Seventh stage: real-time data acquisition

1. Easy program: four stars

2. Class hours (technical knowledge points+stage project tasks+comprehensive ability)

3. The main technologies include: Flume log acquisition, Introduction to KAFKA (message queue, application scenario, cluster construction), detailed explanation of KAFKA (partition, theme, receiver, sender, integration with ZOOKEEPER, Shell development, Shell debugging), advanced use of KAFKA (java development, main configuration, optimization project), data visualization (introduction of graphs and CHARTS, classification of Charts tools, histogram and pie charts, 3D graphs and maps). Introduction to STORM (design ideas, application scenarios, processing procedures, cluster installation), STORM development (Stromvn development, writing local programs of STORM), STORM advanced (java development, main configuration, optimization projects), KAFKA asynchronous sending and batch sending timeliness, KAFKA global messages in order, and Storm multi-concurrent optimization.

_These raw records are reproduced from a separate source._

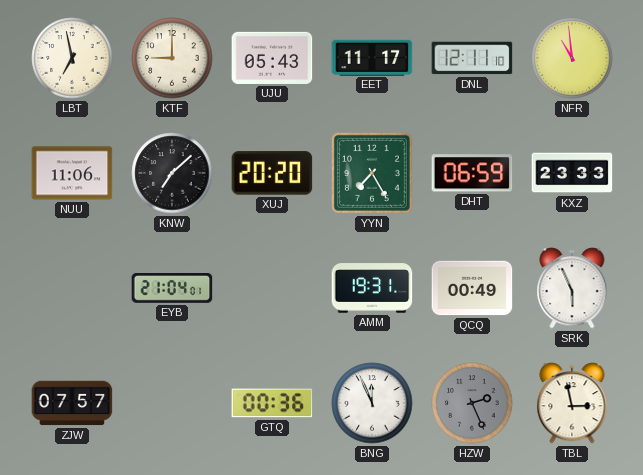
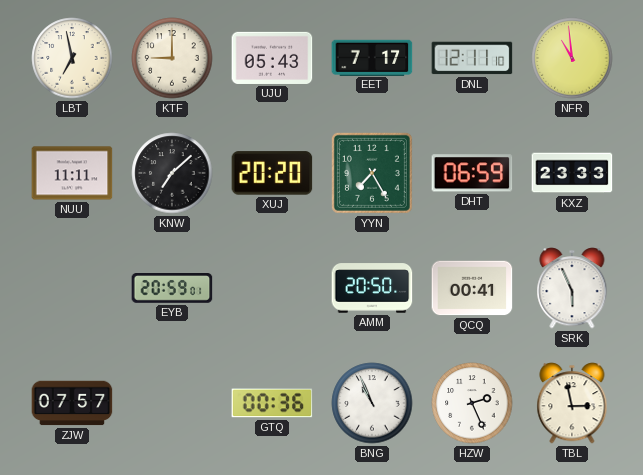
EET: 11:17 -> 7:17
NUU: 11:06 -> 11:11
EYB: 21:04 -> 20:59
AMM: 19:31 -> 20:50
QCQ: 00:49 -> 00:41
BNG: 11:56 -> 10:56
HZW dial: grey -> white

4. The description is as follows:

The data source of the previous stage is based on the existing large-scale data set, and the result after data processing and analysis has a certain delay, usually the data processed is the data of the previous day.

Example scenarios: website anti-theft chain, abnormal customer account, and real-time credit investigation. What if these scenarios are analyzed based on the data of the previous day? Is it too late? So in this stage, we introduce real-time data acquisition and analysis. It mainly includes: FLUME real-time data acquisition, which is supported by a wide range of sources, KAFKA data receiving and sending, STORM real-time data processing, and data processing second level.

VIII. Stage VIII: SPARK data analysis

1. Easy program: five stars

2. Class hours (technical knowledge points+stage project tasks+comprehensive ability)

3. The main technologies include: introduction to SCALA (data types, operators, control statements, basic functions), advanced use of SCALA (data structures, classes, objects, characteristics, pattern matching, regular expressions), advanced use of SCALA (high-order functions, Cory functions, partial functions, tail iterations, self-contained high-order functions, etc.), and introduction to SPARK (environment construction, infrastructure, operation mode, etc.). SPARK SQL, SPARK Advanced (DATA FRAME, DATASET, SPARK STREAMING Principle, SPARK STREAMING Support Source, KAFKA and SOCKET Integration, Programming Model), SPARK Advanced Programming (Spark-GraphX, Spark-Mllib Machine Learning), SPARK advanced application (system architecture, main configuration and performance optimization, fault and stage recovery), SPARK ML KMEANS algorithm, SCALA implicitly transforms advanced features.

4. The description is as follows:

Let's talk about the previous stage, mainly the first stage. HADOOP is relatively slow in analyzing large-scale data sets based on MR, including machine learning and artificial intelligence. And it is not suitable for iterative calculation. SPARK is an alternative product of MR in analysis. How to replace it? Let's talk about their operating mechanism first. HADOOP is based on disk storage analysis, while SPARK is based on memory analysis. You may not understand what I said, but to put it more vividly, it is like taking a train from Beijing to Shanghai. MR is a green leather train, and SPARK is a high-speed rail or maglev. SPARK, on the other hand, is developed based on SCALA language, and of course it supports SCALA best, so learn the SCALA development language first in the course.

In the design of the data course of Keda University, the positions in the market require technology and are basically fully covered. Moreover, it is not simply to cover the job requirements, but the course itself is a complete big data project process from front to back.

For example, from the storage and analysis of historical data (HADOOP,HIVE,HBASE) to the real-time data storage (FLUME,KAFKA) and analysis (STORM,SPARK), these are interdependent in real projects.